The fact that the Web has not stopped functioning in its initial decades sometimes encourages us to assume that it never will. But like any system, biological or man-made, the Internet has the potential to fail.

Monday’s “DNSChanger” malware problem, which affected some 200,000 computers, was much hyped and ultimately inconsequential. But here are four maladies that really do have the potential to wipe out Internet access on a massive scale.
1. Space weather
When you think about Web surfing, you probably don’t worry about what’s happening on the surface of the sun 92 million miles away. But you should. Solar flares are one of our most serious threats for our communication systems.

Consider satellite failures. One afternoon in 1998, the Galaxy IV, a $250 million satellite floating 35,000 kilometers above the planet, suddenly spun out of control. The main suspect is a solar flare: the sun was acting up at that time, and several other satellites (owned by Germany, Japan, NASA and Motorola) all failed at the same moment.

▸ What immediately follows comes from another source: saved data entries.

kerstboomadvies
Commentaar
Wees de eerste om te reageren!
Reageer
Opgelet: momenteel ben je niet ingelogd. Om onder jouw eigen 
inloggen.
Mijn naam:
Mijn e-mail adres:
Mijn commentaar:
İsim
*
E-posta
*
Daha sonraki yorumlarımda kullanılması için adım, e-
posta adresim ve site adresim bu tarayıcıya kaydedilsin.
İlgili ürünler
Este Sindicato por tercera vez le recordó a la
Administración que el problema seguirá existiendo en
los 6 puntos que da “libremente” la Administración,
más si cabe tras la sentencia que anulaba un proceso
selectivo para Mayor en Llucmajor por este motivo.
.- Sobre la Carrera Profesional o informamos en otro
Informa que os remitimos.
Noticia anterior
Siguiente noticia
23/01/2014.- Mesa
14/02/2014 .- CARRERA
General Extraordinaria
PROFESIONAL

The effects were instant and worldwide. Eighty percent of pagers instantly went down. Physicians, managers and drug dealers all across the United States looked down and realized they were no longer receiving pages. NPR, CBS, Direct PC Internet and dozens of other services went down. It is estimated that in recent years at least 12 satellites have been lost due to the effects of space weather.

But it’s not just satellites that we have to worry about. When a massive solar flare erupts on the sun, it can cause geomagnetic storms on the Earth. The largest solar eruption recorded so far was in 1859. Known as the Carrington flare, it sent telegraph wires across Europe and America into a sparking frenzy.

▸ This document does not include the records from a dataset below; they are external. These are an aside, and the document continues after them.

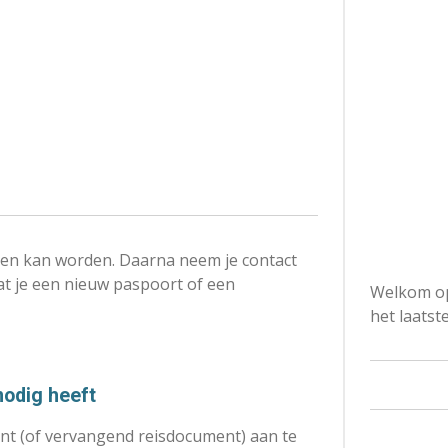
en kan worden. Daarna neem je contact
t je een nieuw paspoort of een
Welkom op
het laatst
nodig heeft
ent (of vervangend reisdocument) aan te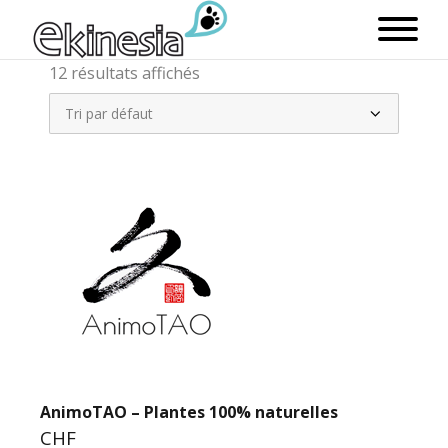
12 résultats affichés
AnimoTAO – Plantes 100% naturelles
CHF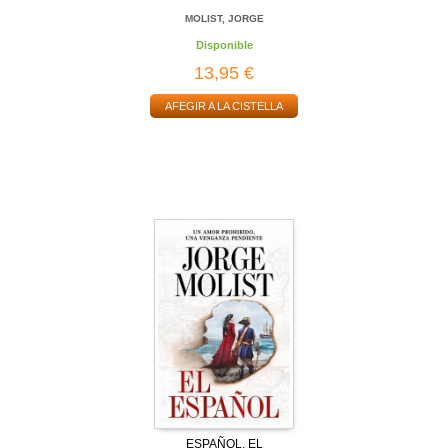
MOLIST, JORGE
Disponible
13,95 €
AFEGIR A LA CISTELLA
ESPAÑOL, EL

Since that time, the technology blanketing the planet has changed quite a bit. If we were to get another solar flare of that size now, what would happen? The answer is clear to space physicists and electrical engineers: it would blow out transformers and melt down our computer systems. In a small disruption in 1989, an electromagnetic storm arrested power throughout most of Quebec and halted the Toronto stock market for three hours.

A major solar event could theoretically melt down the whole Internet. What earthquakes, bombs, and terrorism cannot do might be accomplished in moments by a solar corona.

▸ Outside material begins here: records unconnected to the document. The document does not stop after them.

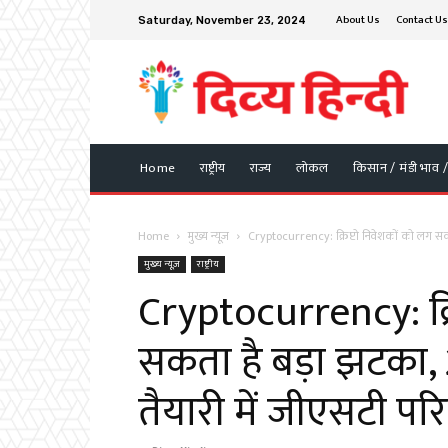
About Us
Contact Us
Saturday, November 23, 2024
Home
राष्ट्रीय
राज्य
लोकल
किसान / मंडी भाव 
Home
मुख्य न्यूज़
Cryptocurrency: क्रिप्टो निवेशकों को लग सकत
मुख्य न्यूज़
राष्ट्रीय
Cryptocurrency: क्र
सकता है बड़ा झटका, 
तैयारी में जीएसटी पर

Given our dependence on the communication systems of our planet, both satellite- and ground-based, this is not simply a theoretical worry. The next major geomagnetic storms are expected at the peak of the next solar sunspot cycle in mid-2013, so hang on tight.

Cyberwarfare

2. Cyberwarfare

Wars of the future will be fought less by rugged soldiers in the field and more by smart kids perched in front of computers slamming energy drinks. As our dependence shifts onto the Net, so do our vulnerabilities.
This future can already be detected in the tight relationship between corporeal conflicts and cyber attacks. When one examines the physical conflicts between India and Pakistan, the Israelis and Palestinians or the parties in the collapse of Yugoslavia, the escalation of real-world violence is immediately mirrored by cyber-space warfare.
The main targets in cyberwar are largely military targets, but increasingly large multinational corporations serve just as well. Take one of them down, even temporarily, and you have done more damage to the economy of your enemy than scores of soldier deaths.
Since the beginning of the computer era, the 1960s, there have been computer viruses: programs that latch onto a host system to reproduce themselves and send out new copies. Just as in biology, as computers have evolved in sophistication, so have viruses co-evolved. And the cousins to the viruses, worms, do not even need a host system but can multiply themselves over networks.
Given the defenses in place, are these parasites only a minor theoretical concern? No. Consider the Stuxnet worm that raised its head in 2010. This worm zigzagged its way into Iranian industrial systems, reprogrammed them, hid its tracks and wrecked the factory operations. Seemingly coming from nowhere, Stuxnet introduced itself as a destructive, unstoppable herald of what’s to come.
It will surprise no one that cyberwarfare of the future will involve targeting not only military and industrial targets but Internet connectivity for the general population. If you want to take down your enemy, start by shredding his Net.